SPD health spokesman Karl Lauterbach has called for a new round of talks between federal and state governments to tighten some of the Covid rules.

“It would make sense for state leaders to meet with the Chancellor again soon,” Lauterbach told Funke Media Group on Saturday. “From new rules to vaccinations, there are a lot of decisions that need to be made.”

Lockdown measures last winter were agreed upon during regular meetings between Chancellor Angela Merkel and state leaders.

Warning of a “severe winter” Lauterbach said that the 2G rule, which restricts access to certain public places like restaurants and cinemas, should be applied more “intensively”. 

But other influential voices have called for all restrictions to be lifted in the coming weeks.
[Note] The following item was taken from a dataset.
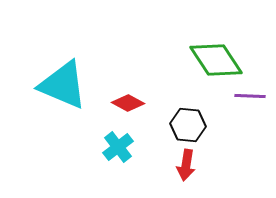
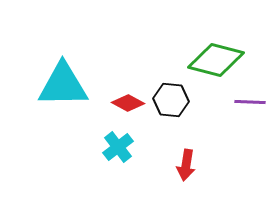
green diamond: rotated 42 degrees counterclockwise
cyan triangle: rotated 24 degrees counterclockwise
purple line: moved 6 px down
black hexagon: moved 17 px left, 25 px up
Andreas Gassen, head of the National Association of Statutory Health Insurance Physicians, said that enough people had now been vaccinated for the government to be able to safely end restrictions.

“We shouldn’t wait until early next year to lift restrictions that are no longer particularly necessary,” Gassen said in an interview with Die Welt newspaper.

The Robert Koch Institute last week revised its proportion for the number of adults who been fully vaccinated by five percent. The new figure suggested that 80 percent of the adult population had been vaccinated.

The correction led to criticism of the health authority, with opposition politicians suggesting that the numbers could have been kept low under pressure from the government to motivate more people to get vaccinated.

Gassen said that the new vaccination numbers were good news and meant that the government should “show more courage” in returning life to normal.